Is Bitcoin money? Almost…
Stones, cows, seashells, cigarettes, peppercorns and rice are all examples of commodities which have been used over human history as forms of money. Buy what exactly is money and what are its features?
Economists traditionally consider money to have three core functions:
– a medium of exchange. Money allows its holders to trade goods and services without having to resort to bartering. Many thousands of years ago, those with surplus goods to trade needed to rely on there being a ‘double coincidence of wants’.
For example, if one person had a cow and wanted to trade it for 10 sacks of grain there needed to someone who had 10 sacks of grain and wanted a cow – a highly unlikely scenario.
By acting as a medium of exchange, money overcomes this problem.
– a store of value. By storing and holding value, money can be used as a medium of exchange over time. However, fiat currencies, such as the pound and dollar, are not the only stores of value and may not necessarily be the best ways of preserving value over time.

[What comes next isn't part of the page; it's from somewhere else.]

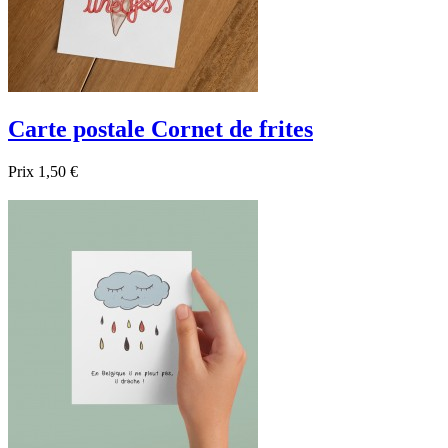
Carte postale Cornet de frites
Prix
1,50 €

Aperçu rapide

Fiat currencies are subject to the loss of value over time due to inflation, with other assets such as gold, art and property arguably holding their value better as time goes on. However, cash is more widely used as a medium of exchange due to its liquidity and is readily accepted in most places – you are unlikely to be able to go into Tesco and pay for your groceries with a gold bar.
– unit of account. Finally, money provides a common measure of the value of goods and services being traded. Being priced in certain units, such as pounds or dollars, buyers and sellers are able to know how much a cow is worth compared to a sack of grain and are able to make more informed decisions.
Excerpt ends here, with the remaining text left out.